Die Forschungsgruppe des Botanischen Gartens unter der Leitung von Prof. Kozlowski untersucht verschiedene Aspekte der Naturschutzbiologie und der Biogeographie gefährdeter und endemischer Pflanzenarten sowie von Reliktpflanzen. Der Hauptgegenstand der Studien und die Modelltaxa sind Reliktgehölze mit disjunktiver Verbreitung, wobei der Schwerpunkt auf den Gattungen Zelkova (Ulmaceae), Pterocarya (Juglandaceae) und Quercus (Fagaceae) liegt. Die Forschungsgruppe von Prof.
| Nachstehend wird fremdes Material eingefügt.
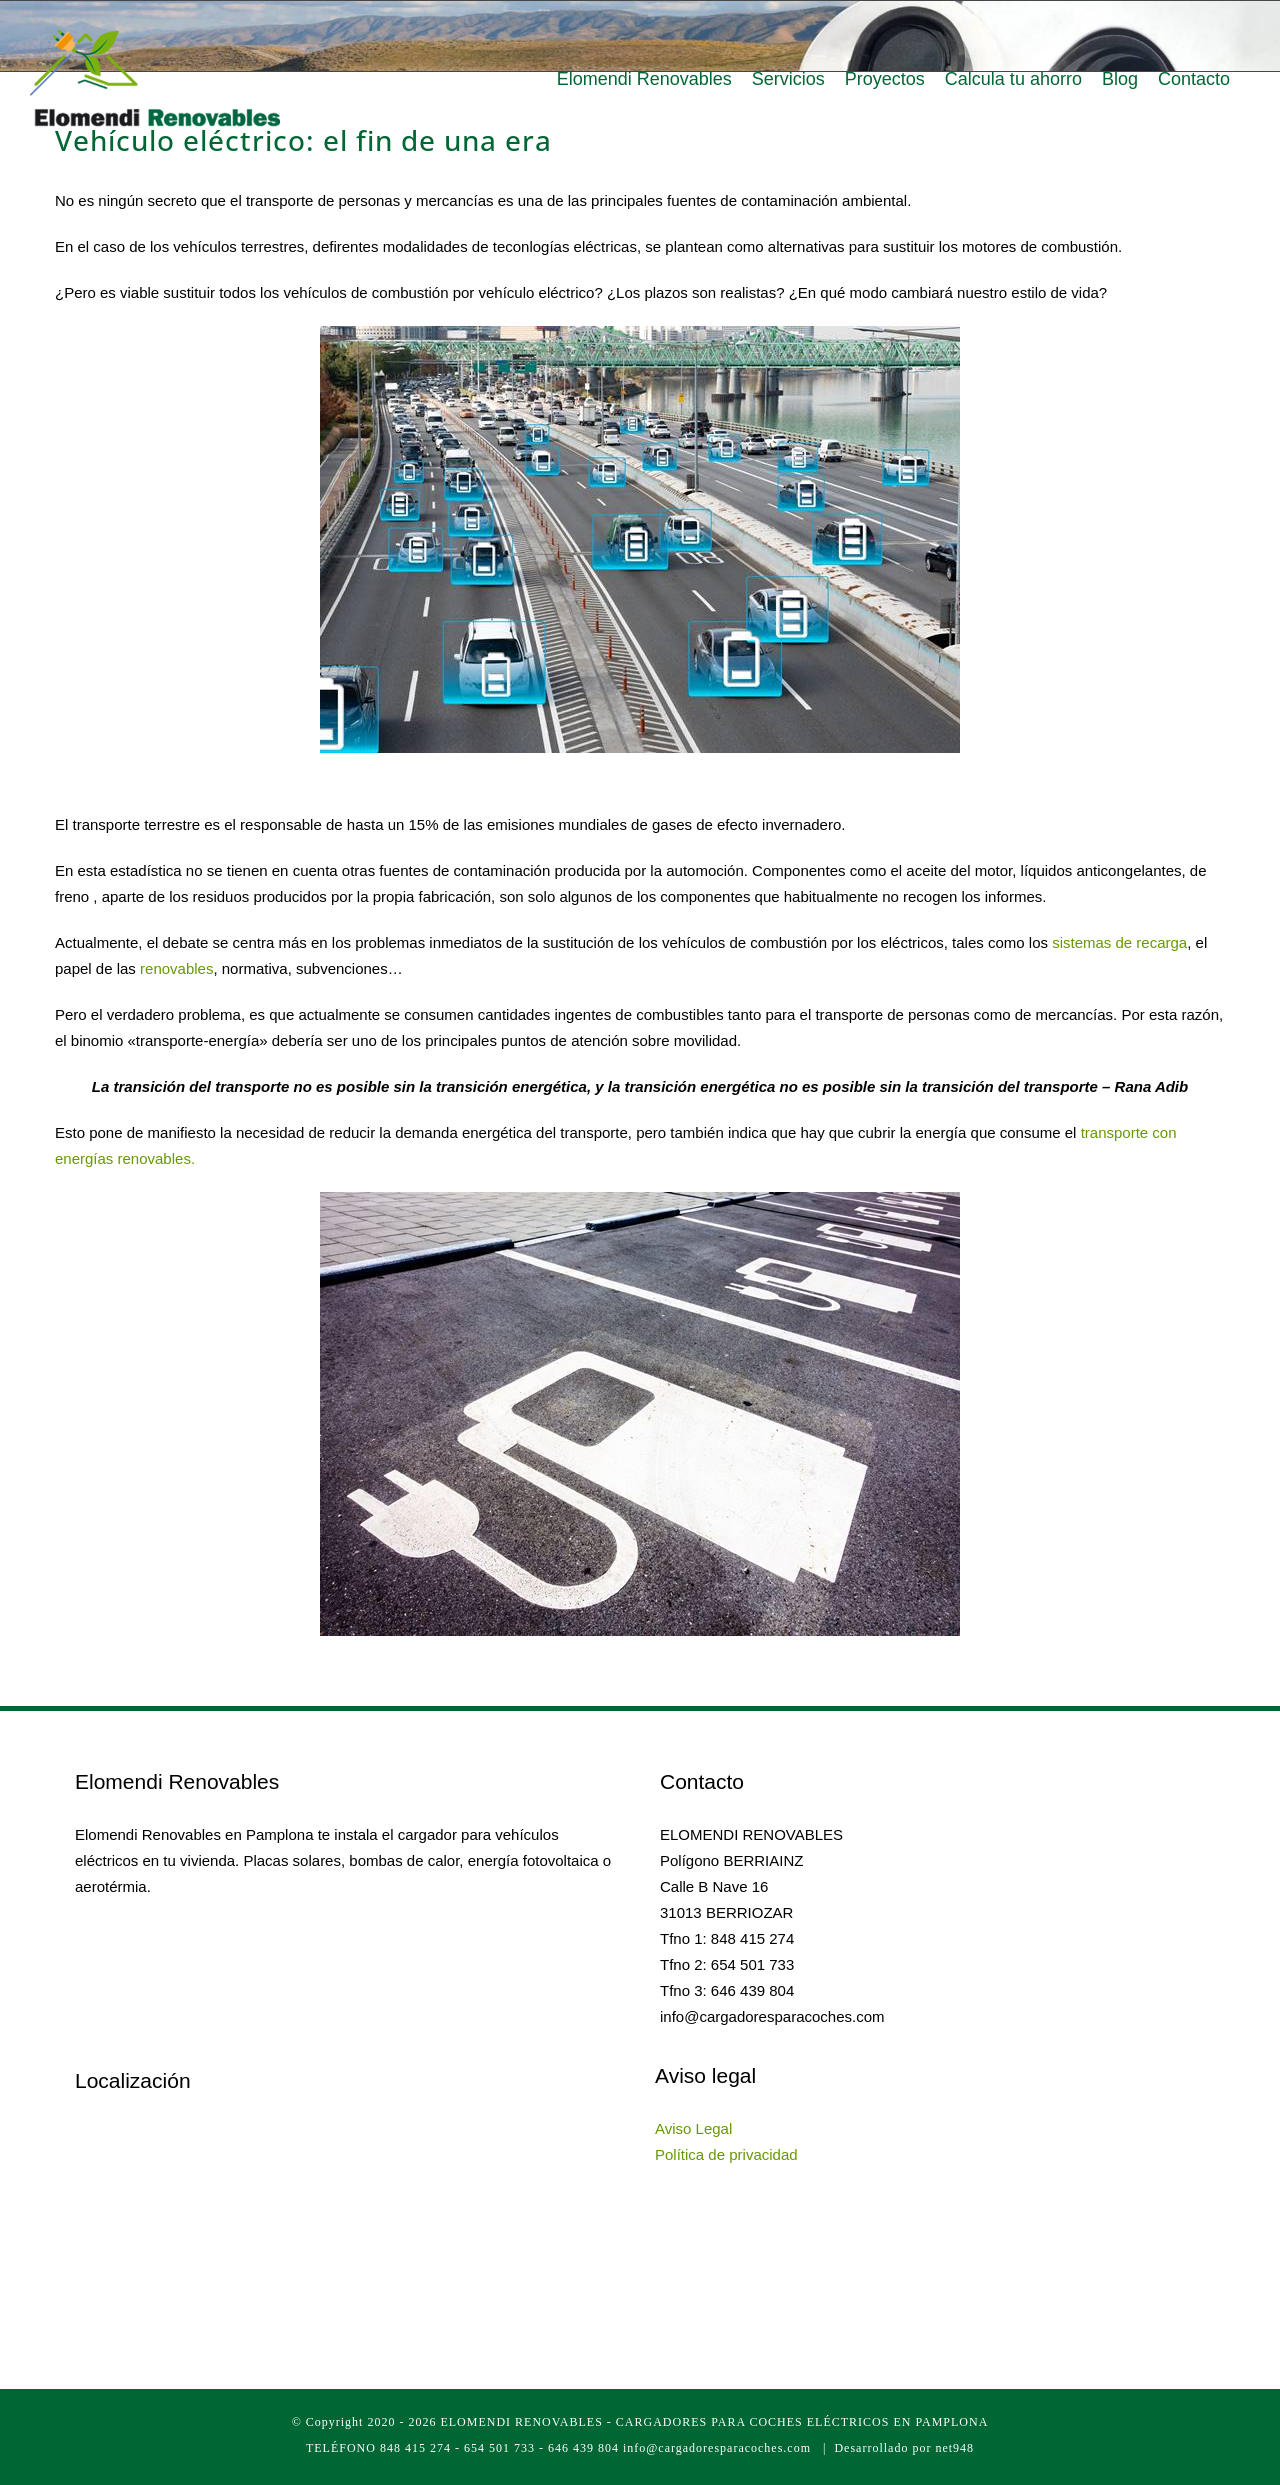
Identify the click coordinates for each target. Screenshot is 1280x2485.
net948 (954, 2448)
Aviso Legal (693, 2128)
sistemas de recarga (1119, 942)
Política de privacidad (726, 2154)
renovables (176, 968)
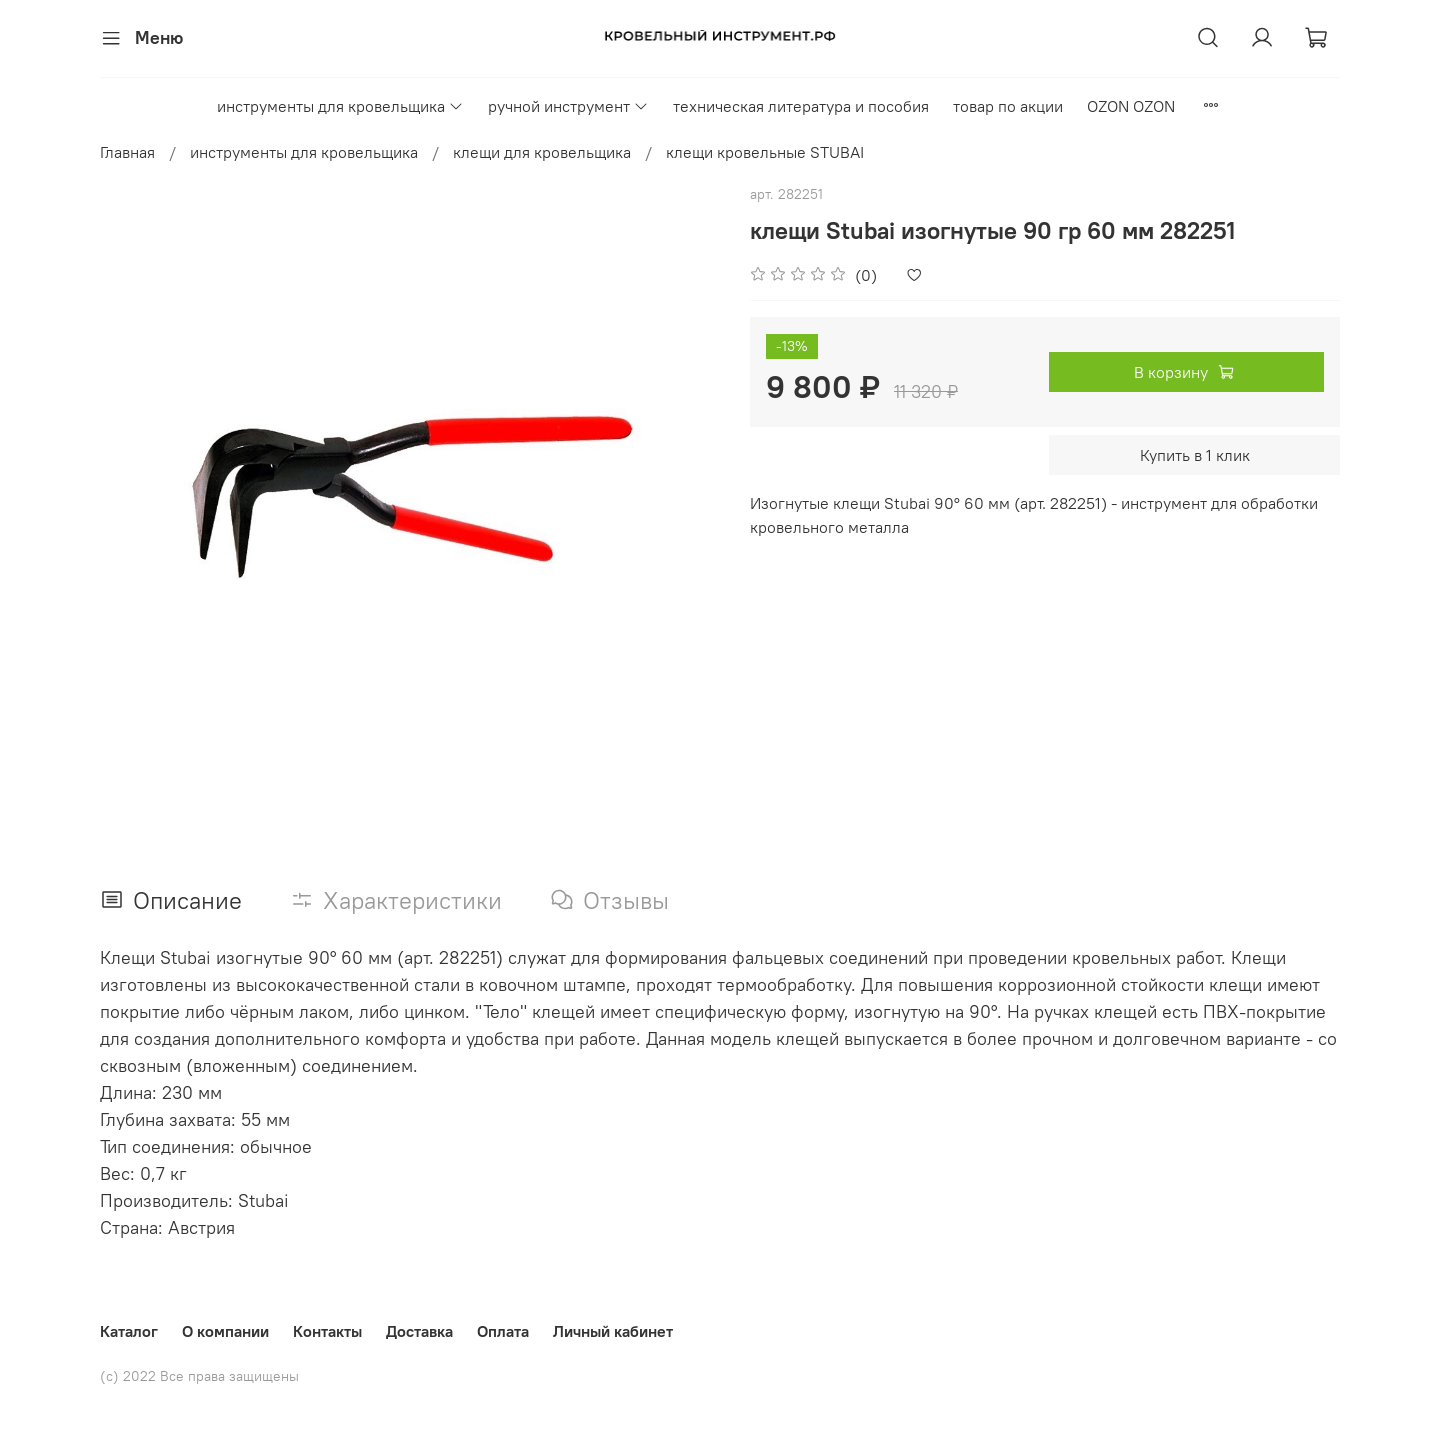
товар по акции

Kozlowski koordiniert die Aktivitäten des internationalen und interdisziplinären Netzwerks von Reliktbaum-Projekten, an denen über 30 Forschende aus rund 15 Ländern beteiligt sind.

Weitere Forschungsarbeiten beschäftigen sich mit den Evolutionsprozessen, den biogeographischen Modellen und der Naturschutzbiologie von aquatischen und alpinen Pflanzen auf regionaler und globaler Ebene, wie beispielsweise die Kleine Teichrose (Nuphar pumila, Nymphaeaceae) oder Mohngewächse (Papaver sp., Papaveraceae).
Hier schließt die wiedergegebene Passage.